Problems Down on the Farm

Aside from the silliness of Obama's "Contact the D of Ag" and the D of Trans' "CDL's for ALL!!!", there are longer-running and deeper problems down on the farm.  This from the Russell Kirk page:

One key proponent of wise stewardship of the land is Wendell Berry, a Kentucky farmer and man of letters whose short treatise The Unsettling of America: Culture and Agriculture (1977) is a minor classic. In this closely argued work, Berry examines with sorrowful rage the transition of the American farm into a factory, an entity based upon productivity, statistics, and management from a bureaucracy high above the dark fields of the Republic: a world away from the family farm, with its perpetual striving for balance between the needs of man and nature. Egged on by arrogant individuals at the top of the U.S. Department of Agriculture, the American farmer has been encouraged to abandon the principles of conservation—crop rotation, organic fertilization, topsoil nourishment, and small-holding in general—for what might be called “giantism”: farming run on a grand scale at a great distance by efficiency experts and self-promoting busybodies. For what purpose? At best, to achieve economies of scale, resulting in low prices for the consumer. At worst, to achieve surpluses that can be used against nations overseas in a cause that angers Berry deeply: “Food as a weapon.”

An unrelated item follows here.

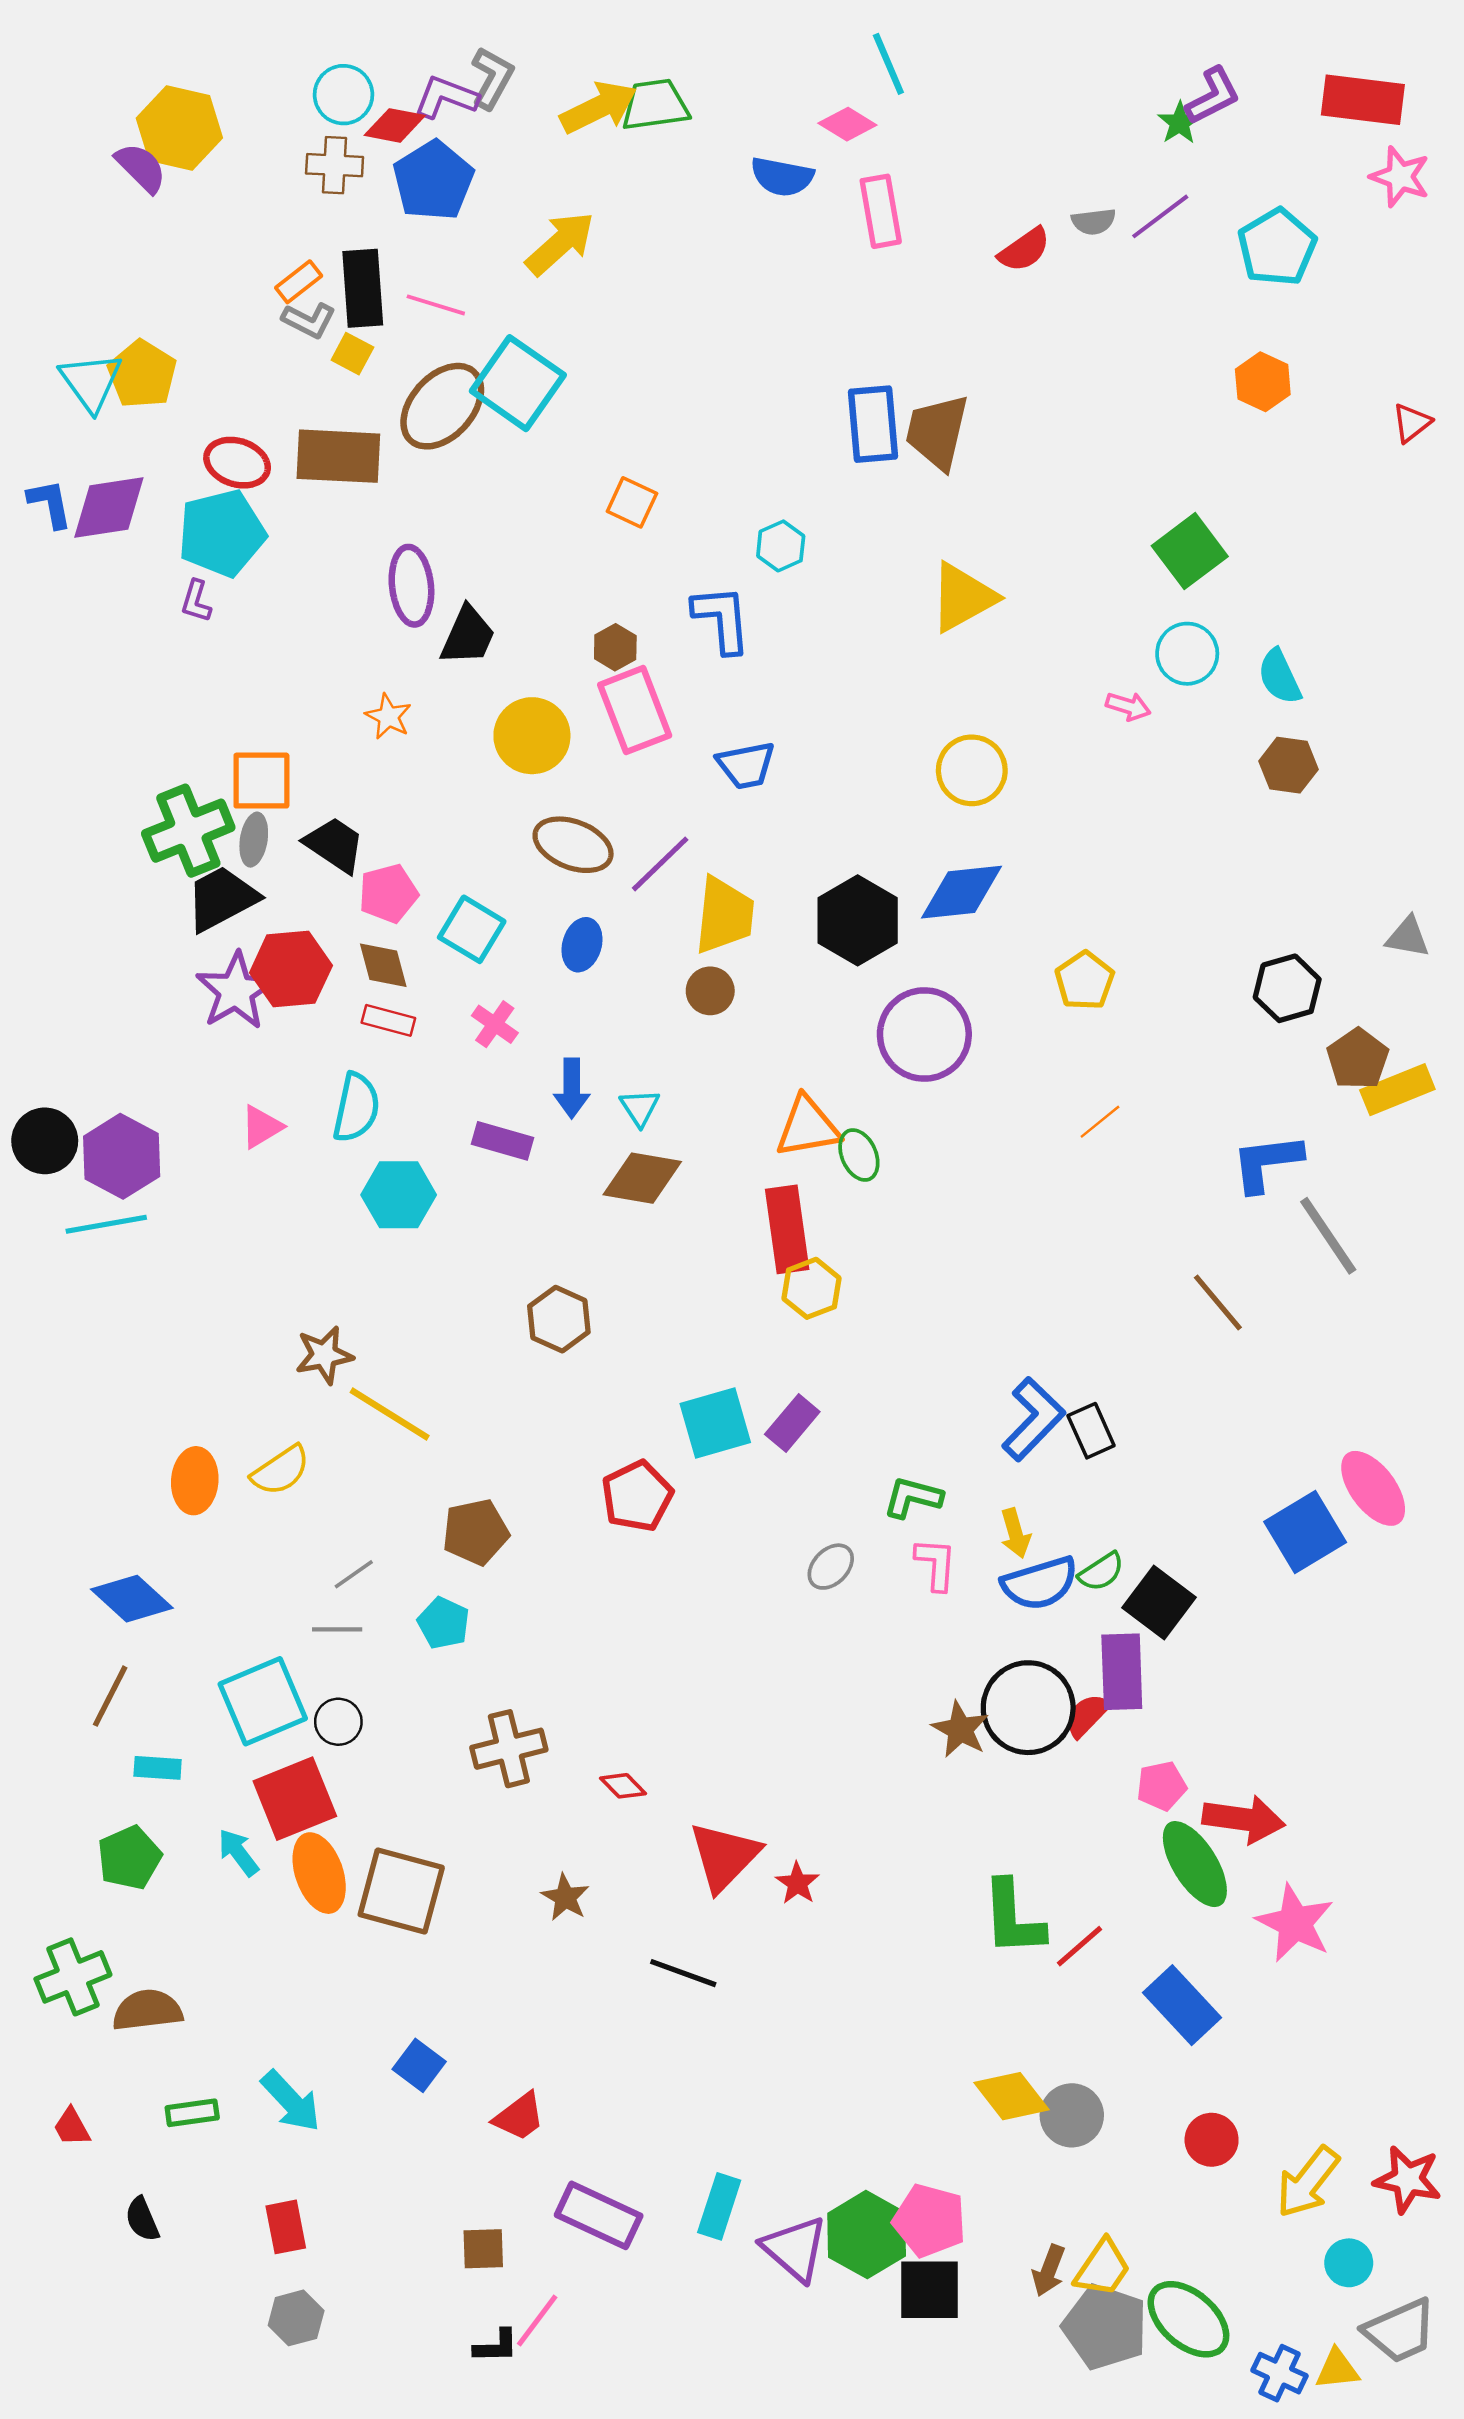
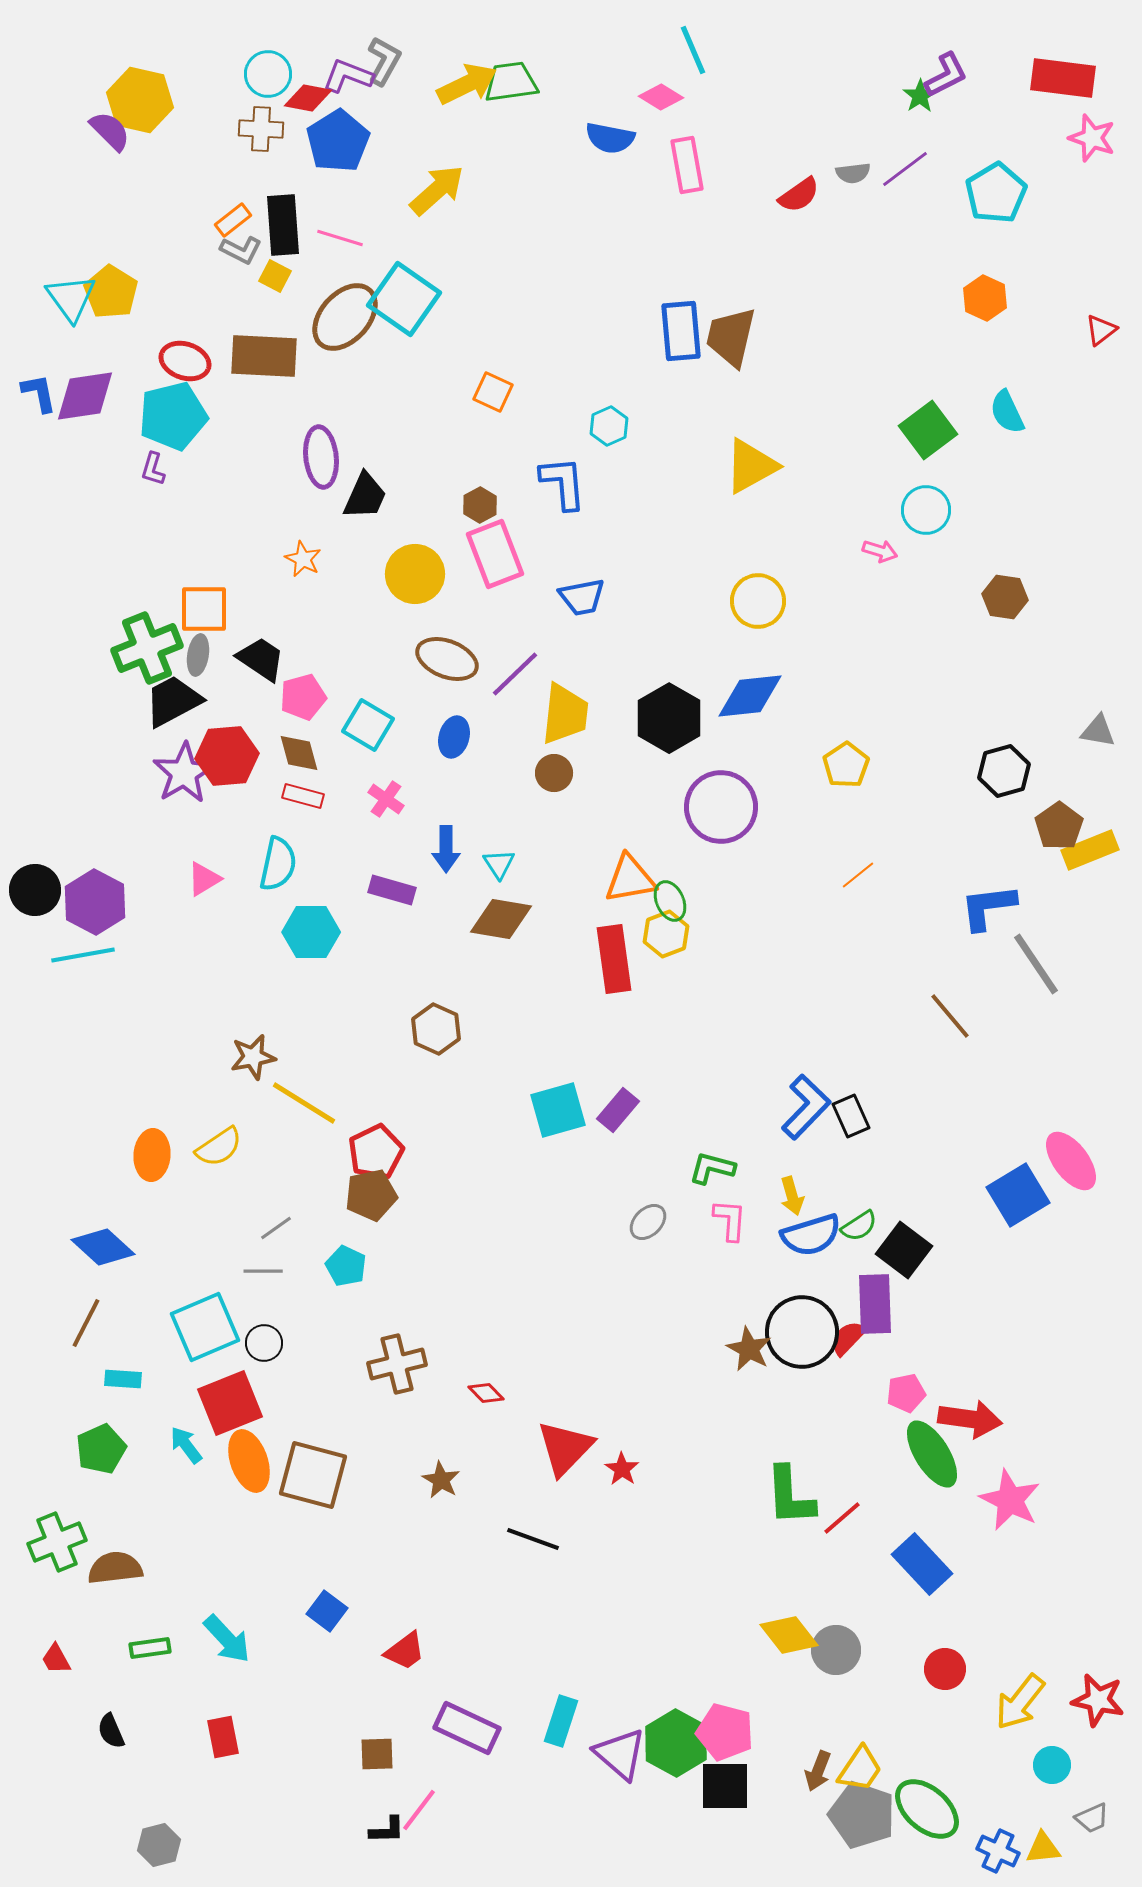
cyan semicircle: (1279, 677) -> (1007, 412), moved
yellow hexagon: (811, 1288) -> (666, 934), moved
red pentagon: (637, 1496) -> (376, 1152), moved
gray hexagon: (296, 2318) -> (159, 1845), moved
gray trapezoid: (1400, 2331) -> (1092, 1818), size x0.6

But the main effect of this top-down management of the American farm is a loss of something deeper and more costly: the time-honored, almost spiritual bond between the good land and the people who live on it and work it. This goes beyond the now-cliché phenomenon of city-bred children believing that milk comes from a factory. That is a symptom of something much more serious: a world in which the land is viewed as a sort of giant facial tissue, to be used and discarded, with more people working the land in an increasingly thoughtless manner, poisoning the earth with inorganic chemicals, growing foodstuffs of questionable nutritional value, and enriching a relative handful of agribusinesses at the expense of the smallholder, creating a vast gulf between the grower and the consumer. And all the while, there is promoted the general sense that smallholding is a mug’s game that is best abandoned for the more lucrative attractions of small-town and urban life. The overall result is a loss of orientation, the understanding of who man is and what his place is in the world. Humility, hope, a sense of pilgrimage on the earth, and the role of stewardship are replaced by a prideful, no-holds-barred domination.

The essay--which is controversial--reminds us that the question we argue over is "balance".  Some--Codevilla's "Ruling Class"--are convinced that all that is known is concentrated in Capitals, whether national or State.  Others simply do not believe that, and can adduce plenty of evidence to their contrary position.